Mr. Schwartz dragged his feet through highschool and a few months of community college before discovering his passion for sales; as he began to truly excel in the sale sector he decided it was time to sell his own products rather than make someone else rich. He bean selling products produced in Asia at trade shows and in trade magazines. He immediately recognized the benefit of the Internet to a salesman, and claims the day that he learned about the File Transfer Protocol was the day that changed his life. He began putting his brochures and sales materials online, and around this time he discovered the monetary potential of domain names.[1]


Rick credits much of his success to the countless other individuals and corporations that failed to recognize the value of domain names and act on the early domaining rush. His initial investment consisted of $1,800 dollars, but he was soon spending $42,000 on porno.com.

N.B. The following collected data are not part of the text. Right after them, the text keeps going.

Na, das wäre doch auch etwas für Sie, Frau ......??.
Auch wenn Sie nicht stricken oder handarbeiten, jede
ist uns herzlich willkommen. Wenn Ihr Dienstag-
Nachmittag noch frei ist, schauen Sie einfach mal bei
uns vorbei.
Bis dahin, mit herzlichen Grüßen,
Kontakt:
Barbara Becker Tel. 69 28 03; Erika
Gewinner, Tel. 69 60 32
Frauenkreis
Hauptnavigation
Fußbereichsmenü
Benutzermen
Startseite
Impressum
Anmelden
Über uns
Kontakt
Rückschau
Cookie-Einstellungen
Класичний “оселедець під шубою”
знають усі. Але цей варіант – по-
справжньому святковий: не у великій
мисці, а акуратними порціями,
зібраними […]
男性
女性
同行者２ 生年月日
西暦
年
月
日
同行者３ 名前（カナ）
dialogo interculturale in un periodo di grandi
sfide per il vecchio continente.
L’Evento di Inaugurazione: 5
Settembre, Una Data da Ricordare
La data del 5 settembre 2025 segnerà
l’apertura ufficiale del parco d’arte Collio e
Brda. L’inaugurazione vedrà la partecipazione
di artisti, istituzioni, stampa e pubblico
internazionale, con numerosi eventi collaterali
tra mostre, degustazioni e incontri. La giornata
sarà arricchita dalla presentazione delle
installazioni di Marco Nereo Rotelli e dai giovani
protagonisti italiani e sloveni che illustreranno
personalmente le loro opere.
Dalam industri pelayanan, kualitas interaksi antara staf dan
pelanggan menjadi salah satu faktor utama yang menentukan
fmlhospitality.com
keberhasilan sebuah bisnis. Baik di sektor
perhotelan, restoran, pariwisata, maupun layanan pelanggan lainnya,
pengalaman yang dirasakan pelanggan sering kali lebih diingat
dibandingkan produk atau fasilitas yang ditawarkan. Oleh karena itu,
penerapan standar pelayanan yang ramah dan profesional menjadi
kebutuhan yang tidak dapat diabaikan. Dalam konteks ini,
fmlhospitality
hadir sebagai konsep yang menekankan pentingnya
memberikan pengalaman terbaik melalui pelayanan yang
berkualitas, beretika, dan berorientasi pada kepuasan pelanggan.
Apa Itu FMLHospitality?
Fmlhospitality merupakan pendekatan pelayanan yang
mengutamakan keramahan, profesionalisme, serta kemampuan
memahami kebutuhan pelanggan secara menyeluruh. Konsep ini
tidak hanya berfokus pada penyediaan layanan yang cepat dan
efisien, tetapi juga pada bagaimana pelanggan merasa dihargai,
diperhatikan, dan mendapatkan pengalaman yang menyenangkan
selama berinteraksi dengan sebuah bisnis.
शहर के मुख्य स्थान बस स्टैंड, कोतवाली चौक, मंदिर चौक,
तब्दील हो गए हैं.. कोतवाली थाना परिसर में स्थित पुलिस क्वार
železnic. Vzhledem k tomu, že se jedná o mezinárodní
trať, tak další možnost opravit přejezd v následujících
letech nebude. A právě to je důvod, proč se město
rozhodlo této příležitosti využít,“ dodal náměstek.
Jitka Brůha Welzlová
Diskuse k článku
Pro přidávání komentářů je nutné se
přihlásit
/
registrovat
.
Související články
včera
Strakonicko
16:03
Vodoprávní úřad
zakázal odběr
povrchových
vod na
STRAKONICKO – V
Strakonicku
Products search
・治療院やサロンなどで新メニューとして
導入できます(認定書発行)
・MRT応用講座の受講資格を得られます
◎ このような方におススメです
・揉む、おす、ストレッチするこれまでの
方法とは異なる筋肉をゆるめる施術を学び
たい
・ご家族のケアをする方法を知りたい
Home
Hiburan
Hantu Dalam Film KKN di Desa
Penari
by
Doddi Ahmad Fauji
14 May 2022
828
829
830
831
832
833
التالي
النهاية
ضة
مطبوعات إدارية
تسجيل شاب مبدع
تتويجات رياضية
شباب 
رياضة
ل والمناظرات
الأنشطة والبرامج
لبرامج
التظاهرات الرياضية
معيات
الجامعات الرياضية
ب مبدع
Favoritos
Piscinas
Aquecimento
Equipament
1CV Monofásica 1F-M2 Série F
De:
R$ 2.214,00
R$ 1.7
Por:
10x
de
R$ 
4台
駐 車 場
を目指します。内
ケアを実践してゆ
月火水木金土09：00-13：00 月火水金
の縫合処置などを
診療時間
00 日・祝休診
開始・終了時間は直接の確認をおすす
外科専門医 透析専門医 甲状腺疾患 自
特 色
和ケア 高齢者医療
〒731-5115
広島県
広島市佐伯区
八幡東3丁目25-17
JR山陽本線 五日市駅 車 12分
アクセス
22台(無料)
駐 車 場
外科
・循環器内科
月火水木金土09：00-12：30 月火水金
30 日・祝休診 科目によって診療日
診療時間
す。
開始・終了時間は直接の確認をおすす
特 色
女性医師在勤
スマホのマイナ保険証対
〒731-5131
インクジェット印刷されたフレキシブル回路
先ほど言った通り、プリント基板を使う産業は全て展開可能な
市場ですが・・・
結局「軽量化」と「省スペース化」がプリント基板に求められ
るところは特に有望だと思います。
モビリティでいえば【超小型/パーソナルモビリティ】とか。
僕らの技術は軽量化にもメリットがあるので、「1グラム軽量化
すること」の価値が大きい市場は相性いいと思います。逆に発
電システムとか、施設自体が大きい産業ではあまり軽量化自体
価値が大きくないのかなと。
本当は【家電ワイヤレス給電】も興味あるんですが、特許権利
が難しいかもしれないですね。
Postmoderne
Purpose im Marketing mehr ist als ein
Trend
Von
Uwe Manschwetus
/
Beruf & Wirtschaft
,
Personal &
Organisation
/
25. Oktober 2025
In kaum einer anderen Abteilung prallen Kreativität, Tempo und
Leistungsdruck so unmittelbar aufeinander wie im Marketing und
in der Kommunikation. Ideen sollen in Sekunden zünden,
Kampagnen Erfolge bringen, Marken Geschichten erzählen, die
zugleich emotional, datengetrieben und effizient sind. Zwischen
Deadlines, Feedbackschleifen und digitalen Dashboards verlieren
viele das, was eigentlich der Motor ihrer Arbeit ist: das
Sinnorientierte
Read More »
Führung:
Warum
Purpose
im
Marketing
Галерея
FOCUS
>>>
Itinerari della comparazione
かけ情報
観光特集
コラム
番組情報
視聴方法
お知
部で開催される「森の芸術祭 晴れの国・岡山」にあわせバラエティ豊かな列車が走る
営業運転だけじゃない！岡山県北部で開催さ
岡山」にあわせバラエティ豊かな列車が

To drum up more resources and focus his energy, Rick Schwartz sold his sales business for 7 figures in 1998. At this time he was purchasing domains such as candy.com, and men.com; the latter was purchased for $15,000. That domain is one of a very few number he has sold, others include escore.com, which was sold to the standardized test giant, Kaplan, for $100,000. He sees his parked pages and keyword-specific domains as the perfect advertising, a commercial that doesn't stop running that allows for a constant sales-pitch.

Mr. Schwartz has over 4,300 domains that he claims bring in a combined traffic of 95,000 - 115,000 visitors each day. He's the first to admit that his sites tend to be "crappy"; in that they are mostly pages with revenue=producing links, and he's fine to see his hits come and go - and hopes that they choose to leave via one of those links. Schwartz's portfolio is managed by Moniker.[2]